# Justified Season 5 Discussion **Spoiler Alert**



## mechman (Feb 8, 2007)

Season 5 starts one week from tonight. Can't wait for Raylan to get going again! :T


----------



## PassingInterest (Mar 29, 2009)

My wife got the discs on sale recently for seasons 1-3. We're about to finish season 2 soon. Good show. But, you really need to start at the beginning.


----------



## mechman (Feb 8, 2007)

PassingInterest said:


> But, you really need to start at the beginning.


I agree. :T


----------



## Infrasonic (Sep 28, 2010)

Well they sure got the season started with a bang!
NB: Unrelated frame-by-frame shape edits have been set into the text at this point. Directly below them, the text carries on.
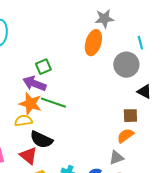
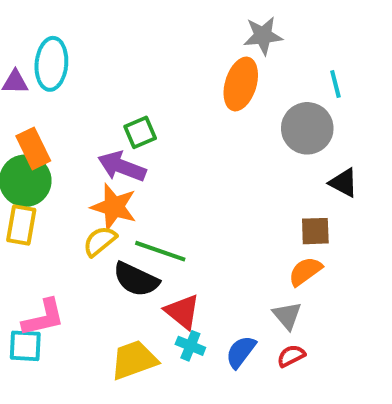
green line: (53, 103) -> (160, 251), moved
yellow semicircle: (23, 121) -> (100, 241), turned -30
red triangle: (28, 156) -> (182, 312), moved
gray triangle: (116, 158) -> (287, 316), turned -49

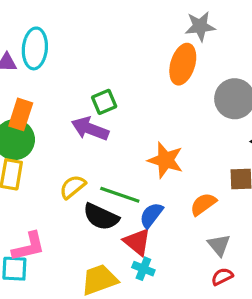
orange rectangle: (33, 148) -> (21, 114), turned 44
orange star: (114, 207) -> (165, 160), moved
orange semicircle: (305, 271) -> (203, 204), moved
blue semicircle: (241, 352) -> (151, 215), moved

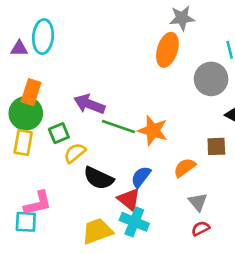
green square: (104, 102) -> (59, 133), moved
green line: (120, 195) -> (118, 127), moved
cyan cross: (143, 269) -> (134, 222), size x1.5

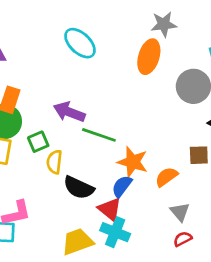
cyan ellipse: (43, 37) -> (80, 43), moved, turned -52
orange star: (153, 131) -> (133, 162), moved
yellow semicircle: (75, 153) -> (54, 162), turned -45

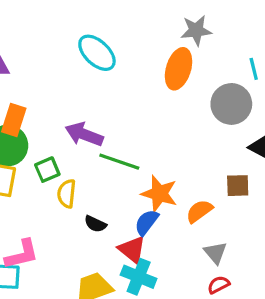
black semicircle: (79, 188) -> (95, 224), size x0.6

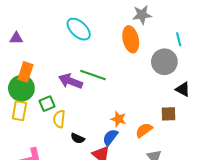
orange ellipse: (179, 69) -> (131, 39), turned -30
green line: (119, 162) -> (93, 75), moved
orange star: (159, 194) -> (118, 119), size x0.7

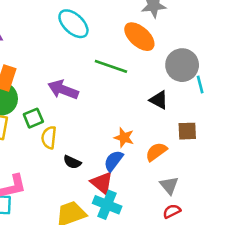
orange ellipse: (131, 39) -> (139, 37), turned -35
cyan line: (179, 39) -> (200, 84), moved
green line: (93, 75) -> (111, 66), moved
black triangle: (183, 89) -> (159, 100), moved

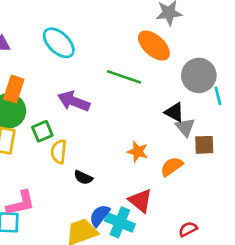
cyan ellipse: (73, 24) -> (59, 43), moved
blue semicircle: (114, 161) -> (100, 216), moved
red triangle: (102, 183) -> (140, 201), moved
gray triangle: (169, 185) -> (185, 127), moved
If they keep up this pace there won't be any characters left by the end of the season!


----------



## mechman (Feb 8, 2007)

Yes they did!


----------



## Mike Edwards (Mar 10, 2011)

gah, I have to catch up. I never watched Season 4 live, and now that it's on Amazon prime for free streaming I need to binge it so I can catch up.....


----------



## mechman (Feb 8, 2007)

Looks like the Crowe's, Crowder and Crowder are gonna be feuding!


----------



## mechman (Feb 8, 2007)

One feud is finished, another started up and the other has yet to be resolved. Season 5 has been a good one so far!


----------



## Mike Edwards (Mar 10, 2011)

mechman said:


> One feud is finished, another started up and the other has yet to be resolved. Season 5 has been a good one so far!


there's ALWAYS another feud. I joked to my wife that they could nuke all of Harlan county and you probably wouldn't have to worry about ever injuring a single actually good person, at least that's what the show portrays


----------